:: REQUIREMENT ::
All lines from the one containing "today, cool maybe" through the last line of the listing should be given again exactly, with no pictures.

:: MATERIAL FOR THE TASK ::
-- Opening Marker --

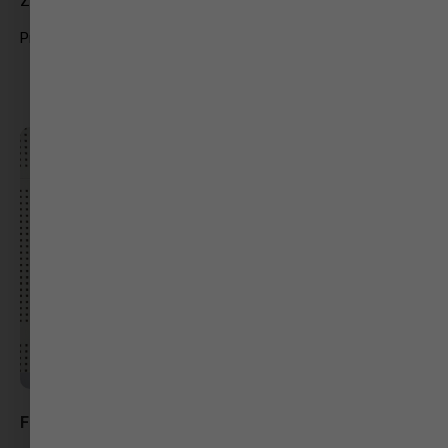
Zee 24 Kalak
Producer
Foram Vaghela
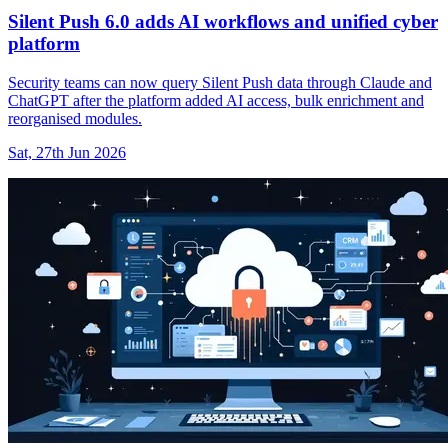
Silent Push 6.0 adds AI workflows and unified cyber
platform
Security teams can now query Silent Push data through Claude and
ChatGPT after the platform added AI access, bulk enrichment and
reorganised modules.
Sat, 27th Jun 2026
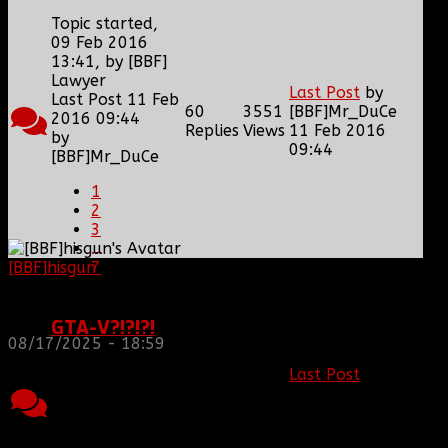
Topic started,
09 Feb 2016
13:41, by
[BBF]
Lawyer
Last Post
by
Last Post 11 Feb
60
3551
[BBF]Mr_DuCe
2016 09:44
Replies
Views
11 Feb 2016
by
09:44
[BBF]Mr_DuCe
1
2
3
...
7
[BBF]hisgun
: Not a lot of spam today, cool maybe
another old admin is also keeping it clean. Looking
for us? most can be found here...
https://discord.gg/tx8V9UU
GTA-V?!?!?!
08/17/2025 - 18:59
Topic started,
Last Post
by
27 Jan 2016
4
1561
[BBF]MTdewMan
10:34, by
Replies
Views
27 Jan 2016
[BBF]Mr_DuCe
17:04
Last Post 27 Jan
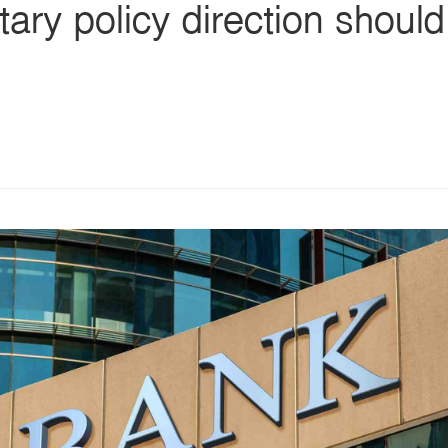
ry policy direction should 
s
ars
 stars
5 stars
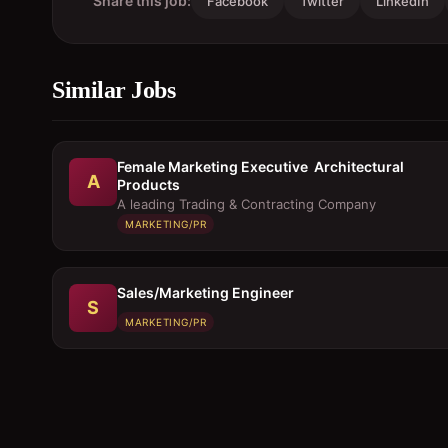
Share this job:
Facebook
Twitter
LinkedIn
Similar Jobs
Female Marketing Executive  Architectural
A
Products
A leading Trading & Contracting Company
MARKETING/PR
Sales/Marketing Engineer
S
MARKETING/PR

-- Closing Marker --

:: EXERCISE ANSWER ::
: Not a lot of spam today, cool maybe
another old admin is also keeping it clean. Looking
for us? most can be found here...
https://discord.gg/tx8V9UU
GTA-V?!?!?!
08/17/2025 - 18:59
Topic started,
Last Post
by
27 Jan 2016
4
1561
[BBF]MTdewMan
10:34, by
Replies
Views
27 Jan 2016
[BBF]Mr_DuCe
17:04
Last Post 27 Jan
ry policy direction should 
s
ars
 stars
5 stars
Share this job:
Facebook
Twitter
LinkedIn
Similar Jobs
Female Marketing Executive  Architectural
A
Products
A leading Trading & Contracting Company
MARKETING/PR
Sales/Marketing Engineer
S
MARKETING/PR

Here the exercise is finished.